Lukian Kobylitsa

Kobylitsa, Luk’ian

 

Born 1812 in the village of Putila, in present-day Chernovtsy Oblast; died Oct. 24, 1851, in Gura-Humorului, in the present-day district of Suceava in Rumania. Leader of an antifeudal peasant movement in Bukovina in the 1840’s. The son of a serf.

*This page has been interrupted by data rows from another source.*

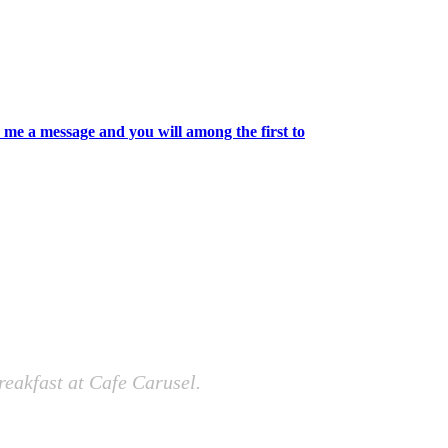
 me a message and you will among the first to
reakfast at Cafe Carusel.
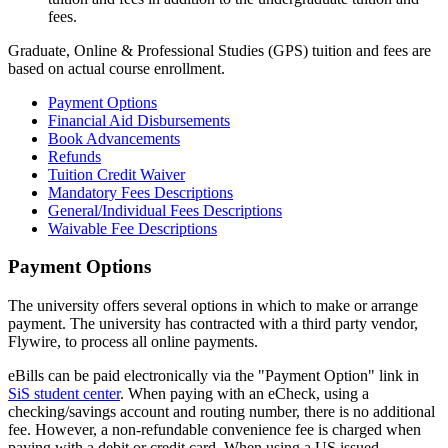
fees.
Graduate, Online & Professional Studies (GPS) tuition and fees are
based on actual course enrollment.
Payment Options
Financial Aid Disbursements
Book Advancements
Refunds
Tuition Credit Waiver
Mandatory Fees Descriptions
General/Individual Fees Descriptions
Waivable Fee Descriptions
Payment Options
Payment-
Options
The university offers several options in which to make or arrange
payment. The university has contracted with a third party vendor,
Flywire, to process all online payments.
eBills can be paid electronically via the "Payment Option" link in
SiS student center
. When paying with an eCheck, using a
checking/savings account and routing number, there is no additional
fee. However, a non-refundable convenience fee is charged when
paying with a debit or credit card. When using a US issued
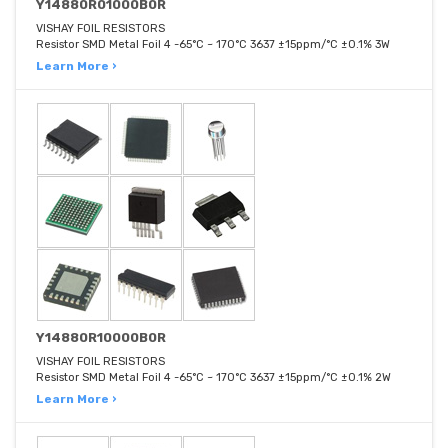
Y14880R01000B0R
VISHAY FOIL RESISTORS
Resistor SMD Metal Foil 4 -65°C ~ 170°C 3637 ±15ppm/°C ±0.1% 3W
Learn More ›
Y14880R10000B0R
VISHAY FOIL RESISTORS
Resistor SMD Metal Foil 4 -65°C ~ 170°C 3637 ±15ppm/°C ±0.1% 2W
Learn More ›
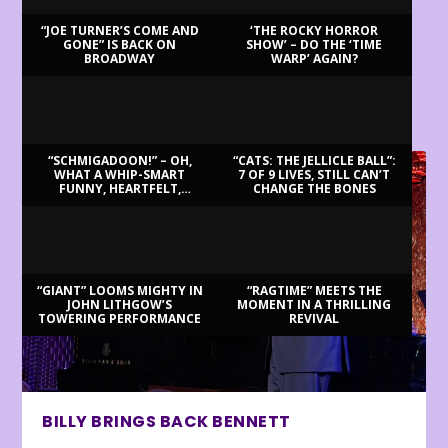
“JOE TURNER’S COME AND
‘THE ROCKY HORROR
GONE” IS BACK ON
SHOW’ – DO THE ‘TIME
BROADWAY
WARP’ AGAIN?
LATEST REVIEWS
“SCHMIGADOON!” – OH,
“CATS: THE JELLICLE BALL”:
WHAT A WHIP-SMART
7 OF 9 LIVES, STILL CAN’T
FUNNY, HEARTFELT,
CHANGE THE BONES
BEAUTIFUL MORNING!
“GIANT” LOOMS MIGHTY IN
“RAGTIME” MEETS THE
JOHN LITHGOW’S
MOMENT IN A THRILLING
TOWERING PERFORMANCE
REVIVAL
BILLY BRINGS BACK BENNETT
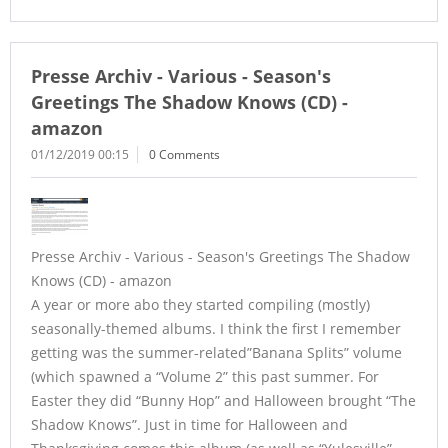
Presse Archiv - Various - Season's
Greetings The Shadow Knows (CD) -
amazon
01/12/2019 00:15
0 Comments
Presse Archiv - Various - Season's Greetings The Shadow
Knows (CD) - amazon
A year or more abo they started compiling (mostly)
seasonally-themed albums. I think the first I remember
getting was the summer-related”Banana Splits” volume
(which spawned a “Volume 2” this past summer. For
Easter they did “Bunny Hop” and Halloween brought “The
Shadow Knows”. Just in time for Halloween and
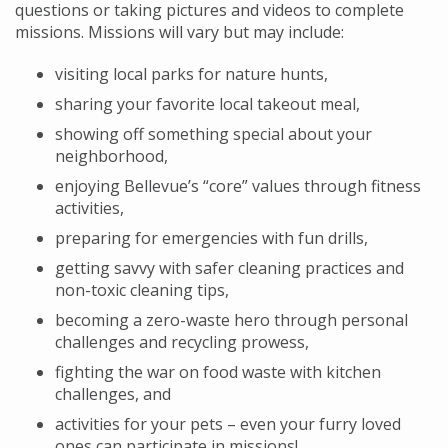
questions or taking pictures and videos to complete
missions. Missions will vary but may include:
visiting local parks for nature hunts,
sharing your favorite local takeout meal,
showing off something special about your
neighborhood,
enjoying Bellevue’s “core” values through fitness
activities,
preparing for emergencies with fun drills,
getting savvy with safer cleaning practices and
non-toxic cleaning tips,
becoming a zero-waste hero through personal
challenges and recycling prowess,
fighting the war on food waste with kitchen
challenges, and
activities for your pets – even your furry loved
ones can participate in missions!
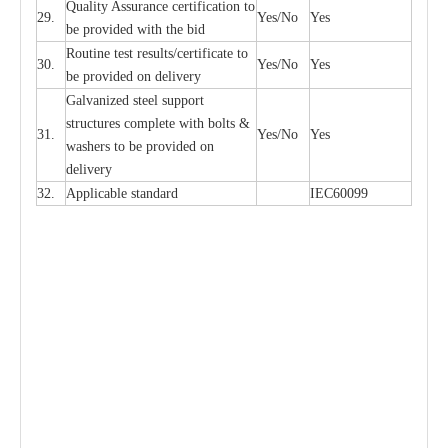
Qu
a
l
i
t
y Assu
r
a
n
c
e
c
e
rtifi
ca
t
i
on to
29.
Y
e
s/No
Y
e
s
be p
r
ovided
w
i
t
h the bid
Rout
i
ne test r
e
sul
t
s/c
e
rtifi
ca
te to
30.
Y
e
s/No
Y
e
s
be pro
v
ided on
d
e
l
i
v
e
r
y
G
a
lvani
z
e
d st
ee
l support
stru
c
t
u
r
e
s
c
omp
l
e
te with bo
l
ts &
31.
Y
e
s/No
Y
e
s
w
a
sh
e
rs to be
p
rovid
e
d
o
n
d
e
l
i
v
e
r
y
32.
Applic
a
ble st
a
nd
a
rd
I
EC60099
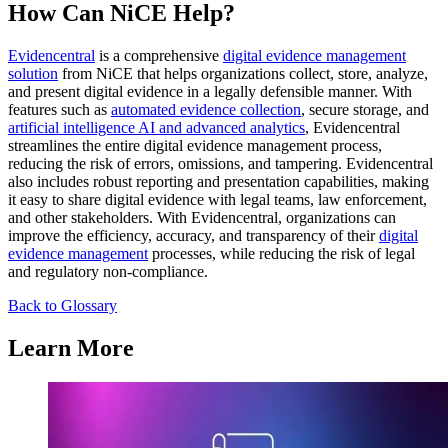
How Can NiCE Help?
Evidencentral
is a comprehensive
digital evidence management
solution
from NiCE that helps organizations collect, store, analyze,
and present digital evidence in a legally defensible manner. With
features such as
automated evidence collection
, secure storage, and
artificial intelligence AI and advanced analytics
, Evidencentral
streamlines the entire digital evidence management process,
reducing the risk of errors, omissions, and tampering. Evidencentral
also includes robust reporting and presentation capabilities, making
it easy to share digital evidence with legal teams, law enforcement,
and other stakeholders. With Evidencentral, organizations can
improve the efficiency, accuracy, and transparency of their
digital
evidence management
processes, while reducing the risk of legal
and regulatory non-compliance.
Back to Glossary
Learn More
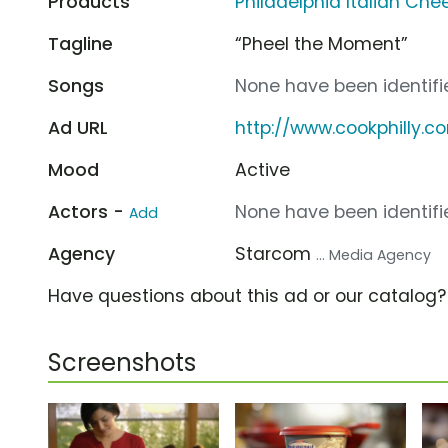
Products
Philadelphia Italian Ch
Tagline
“Pheel the Moment”
Songs
None have been identifie
Ad URL
http://www.cookphilly.c
Mood
Active
Actors -
None have been identifie
Add
Agency
Starcom
... Media Agency
Have questions about this ad or our catalog
Screenshots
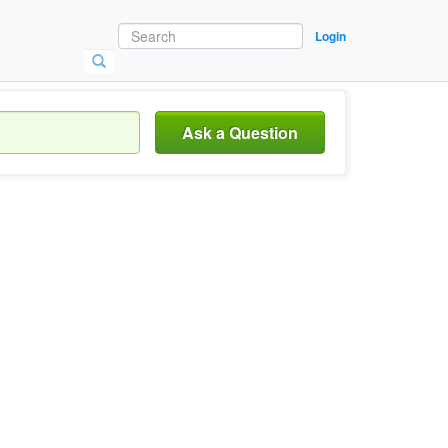
Login
Ask a Question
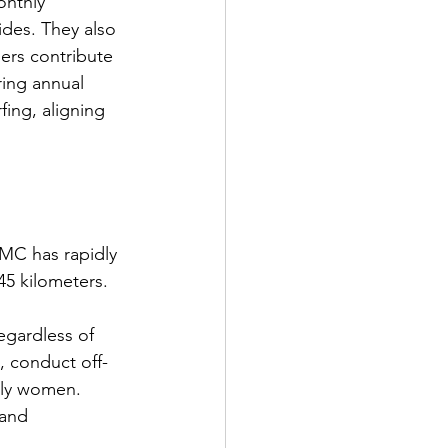
onthly 
des. They also 
ers contribute 
ing annual 
fing, aligning 
MC has rapidly 
45 kilometers.
egardless of 
, conduct off-
lly women. 
and 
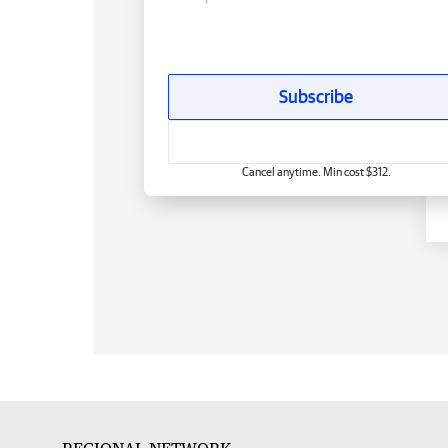
Subscribe
Cancel anytime. Min cost $312.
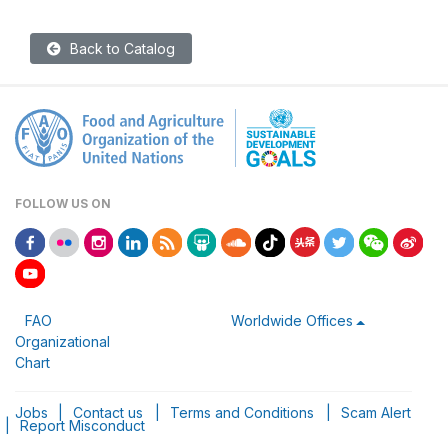
Back to Catalog
FOLLOW US ON
FAO
Worldwide Offices
Organizational
Chart
Jobs
|
Contact us
|
Terms and Conditions
|
Scam Alert
|
Report Misconduct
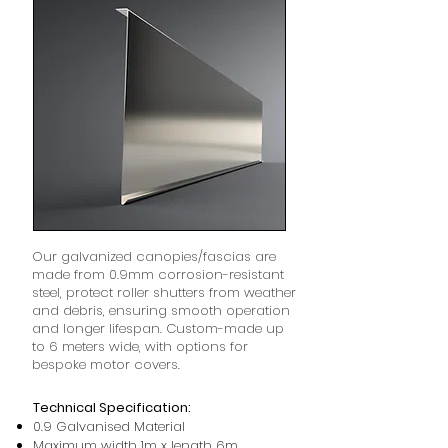
Our galvanized canopies/fascias are
made from 0.9mm corrosion-resistant
steel, protect roller shutters from weather
and debris, ensuring smooth operation
and longer lifespan. Custom-made up
to 6 meters wide, with options for
bespoke motor covers.
Technical Specification:
0.9 Galvanised Material
Maximum width 1m x length 6m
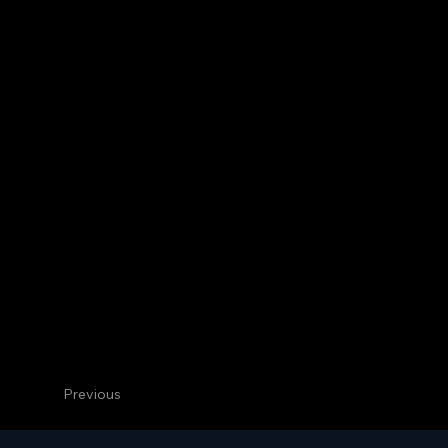
Previous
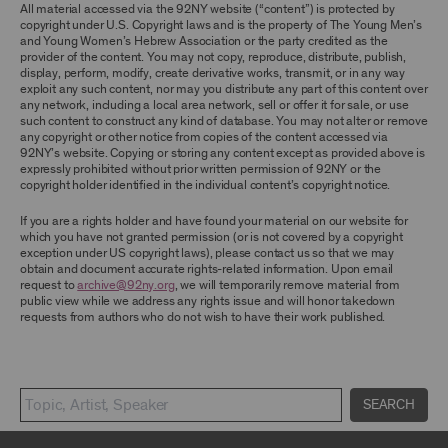
TERMS, YOU ARE PROHIBITED FROM USING THE
All material accessed via the 92NY website (“content”) is protected by
ARCHIVE AND ARCHIVAL MATERIAL.
copyright under U.S. Copyright laws and is the property of The Young Men’s
and Young Women’s Hebrew Association or the party credited as the
provider of the content. You may not copy, reproduce, distribute, publish,
CONTENT AND INTELLECTUAL PROPERTY
display, perform, modify, create derivative works, transmit, or in any way
The content and other materials displayed or
exploit any such content, nor may you distribute any part of this content over
made available on or through the Archive,
any network, including a local area network, sell or offer it for sale, or use
including, without limitation, text, information,
such content to construct any kind of database. You may not alter or remove
data, content, descriptions, photos, images,
any copyright or other notice from copies of the content accessed via
videos, graphics, illustrations, and other
92NY’s website. Copying or storing any content except as provided above is
audiovisual materials (collectively, “
Archival
expressly prohibited without prior written permission of 92NY or the
Material
”), are protected by copyright and/or
copyright holder identified in the individual content’s copyright notice.
other intellectual property laws. You agree to
abide by all copyright notices, trademark rules,
If you are a rights holder and have found your material on our website for
information, and restrictions contained in any
which you have not granted permission (or is not covered by a copyright
Archival Material you access through the
exception under US copyright laws), please contact us so that we may
Archive, and you will not use, copy, reproduce,
obtain and document accurate rights-related information. Upon email
modify, translate, publish, broadcast, transmit,
request to
archive@92ny.org
, we will temporarily remove material from
distribute, perform, upload, display, license,
public view while we address any rights issue and will honor takedown
sell, or otherwise exploit for any purpose any
requests from authors who do not wish to have their work published.
Archival Material except for purposes of
research, commentary or criticism or as
otherwise may be permitted as a fair use under
Section 107 of the Copyright Act, 17 U.S.C.
§107 or otherwise. Among other things,
SEARCH
without the prior written consent of the owner
of the Archival Material, you agree to not sell,
distribute or republish copies of, perform, or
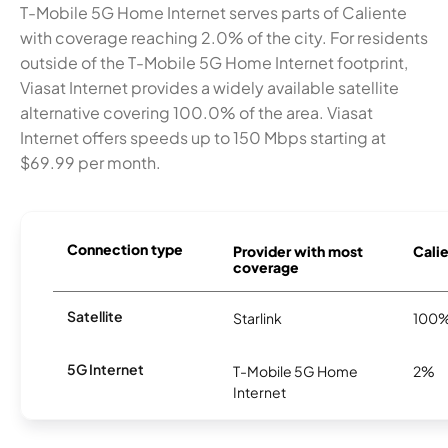
T-Mobile 5G Home Internet serves parts of Caliente
with coverage reaching 2.0% of the city. For residents
outside of the T-Mobile 5G Home Internet footprint,
Viasat Internet provides a widely available satellite
alternative covering 100.0% of the area. Viasat
Internet offers speeds up to 150 Mbps starting at
$69.99 per month.
Connection type
Provider with most
Calie
coverage
Satellite
Starlink
100
5G Internet
T-Mobile 5G Home
2%
Internet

In 1843, Kobylitsa headed a movement of the peasants from 16 villages who refused to serve the feudal lords, drove away the landowners’ administration, and demanded the transfer of the serfs to the status of state peasants. The movement was suppressed by Austrian troops in the spring of 1844, and 220 of the participants were subjected to corporal punishments, with Kobylitsa being prosecuted. During the Revolution of 1848–49, the peasants of Bukovina elected him to the Austrian parliament, where he joined the deputies who opposed absolutism and favored the abolition of serfdom. After the complete defeat of the revolution, Kobylitsa organized an armed peasant detachment in Bukovina that fought against the landowners and the Austrian monarchy until the summer of 1849. In 1850 he was arrested and exiled.

REFERENCES

Selianskyi rukh na Bukovyni v 40-kh rokakh XIXst.: Zbirnyk dokumentiv. Kiev, 1949.
Shevchenko, F. P. Luk’ian Kobylytsia. Kiev, 1958.
Istoriia Ukrainskoi SSR, vol. 1. Kiev, 1969. Pages 412–17.